If the property is not equal to undefined, it gets assigned to the salary variable, otherwise we use the number 0 as a fallback.

This way we can be sure that the salary variable will always get assigned a number, even if emp.salary is undefined.

You could also use the nullish coalescing operator (??) to solve the error.

index.ts
interface Employee { id: number; name: string; salary?: number; } const emp: Employee = { id: 1, name: 'James', salary: 100, }; const salary: number = emp.salary ?? 0; console.log(salary); // 👉️ 100

The nullish coalescing operator (??) enables us to specify a fallback for when a value is null or undefined.

So, if emp.salary is null or undefined, we set the salary variable to 0.

You can also use the logical OR (||) operator in a similar way.

index.ts
interface Employee { id: number; name: string; salary?: number; } const emp: Employee = { id: 1, name: 'James', salary: 100, }; const salary: number = emp.salary || 0; console.log(salary); // 👉️ 100

The logical OR (||) operator returns the value to the right if the value to the left is falsy.
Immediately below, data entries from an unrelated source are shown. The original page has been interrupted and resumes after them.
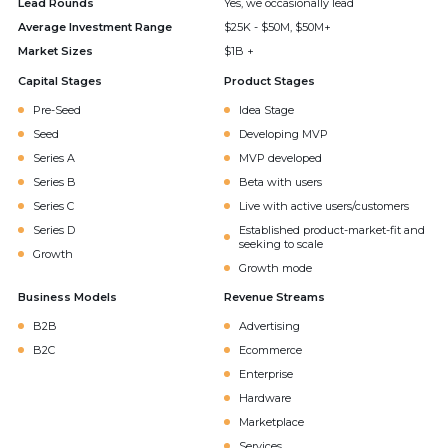
Lead Rounds
Yes, we occasionally lead
Average Investment Range
$25K - $50M, $50M+
Market Sizes
$1B +
Capital Stages
Product Stages
Pre-Seed
Idea Stage
Seed
Developing MVP
Series A
MVP developed
Series B
Beta with users
Series C
Live with active users/customers
Series D
Established product-market-fit and
seeking to scale
Growth
Growth mode
Business Models
Revenue Streams
B2B
Advertising
B2C
Ecommerce
Enterprise
Hardware
Marketplace
Services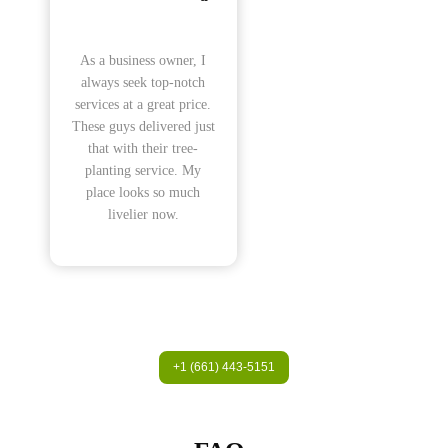
As a business owner, I
always seek top-notch
services at a great price.
These guys delivered just
that with their tree-
planting service. My
place looks so much
livelier now.
+1 (661) 443-5151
This is different than the nullish coalescing operator (??) because nullish coalescing only checks for null and undefined.

The logical OR (||) operator would return the value to the right if the value to the left is any of the following: null, undefined, false, 0, "" (empty string), NaN (not a number).

Even a simple if statement that serves as a type guard can be used to solve the error.

index.ts
interface Employee { id: number; name: string; salary?: number; } const emp: Employee = { id: 1, name: 'James', salary: 100, }; let salary = 0; // 👇️ emp.salary is number or undefined here if (emp.salary !== undefined) { // 👇️ emp.salary is number here salary = emp.salary; } console.log(salary); // 👉️ 100

We used the let keyword to initialize the salary variable to 0.

In the if statement, we check if the emp.salary property is not equal to undefined and assign the salary variable to the corresponding value.

Conclusion #

The "Type 'number | undefined' is not assignable to type number" error occurs when a possibly undefined value is assigned to something that expects a number. To solve the error, use the non-null assertion operator or a type guard to verify the value is a number before the assignment.